Quelles conséquences pour la vie privée ?
Dans un pays comme l’Ouzbékistan, où les libertés individuelles sont déjà limitées, un tel outil offre un moyen simple et discret de suivre n’importe quel citoyen. Un véhicule devient une balise géolocalisée permanente. Il suffit de connaître sa plaque pour retracer ses habitudes, ses relations, ses lieux de vie.
À l’échelle mondiale, la multiplication de ces systèmes pose la question de la proportionnalité et de la finalité du traitement des données. Verbaliser un excès de vitesse est une chose. Construire un historique de déplacements sur six mois sans aucun contrôle judiciaire en est une autre.
Et quand la base de données est laissée ouverte, le risque ne se limite plus aux autorités locales. Des acteurs malveillants, des gouvernements étrangers, des entreprises privées ou même des criminels peuvent récupérer ces informations en quelques clics.
Vers une régulation plus stricte des technologies de surveillance ?
Cette affaire rappelle cruellement que la technologie avance beaucoup plus vite que la régulation. Les États adoptent massivement des outils de smart cities et de mobilité intelligente sans toujours mettre en place les garde-fous nécessaires.

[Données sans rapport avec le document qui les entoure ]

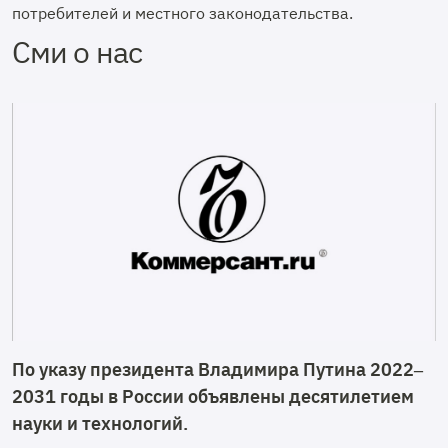
потребителей и местного законодательства.
Сми о нас
По указу президента Владимира Путина 2022–
2031 годы в России объявлены десятилетием
науки и технологий.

En Europe, le RGPD impose des contraintes strictes, mais dans de nombreux pays, ces technologies se déploient dans une relative opacité. Les entreprises comme Maxvision profitent de ce vide juridique pour exporter des solutions puissantes sans que les implications en matière de droits humains soient réellement débattues.
Les experts en cybersécurité appellent aujourd’hui à une prise de conscience collective : sécuriser ces systèmes n’est pas un luxe, c’est une nécessité absolue. Sans cela, la promesse des villes intelligentes risque de se transformer en cauchemar orwellien.
Conclusion : la vigilance devient indispensable
L’exposition du système ouzbek n’est pas seulement une anecdote technique. Elle symbolise les dérives possibles quand la technologie de surveillance est déployée à grande échelle sans les protections adéquates. Elle montre aussi à quel point nos véhicules, que nous considérons comme des extensions de notre intimité, sont devenus des objets traçables en permanence.
Alors que de plus en plus de pays investissent dans la reconnaissance automatique des plaques et les infrastructures connectées, une question essentielle demeure : sommes-nous prêts à accepter un tel niveau de surveillance au nom de la sécurité routière ? Et surtout, sommes-nous capables d’en protéger les données ?
Pour l’instant, en Ouzbékistan, la réponse est malheureusement non.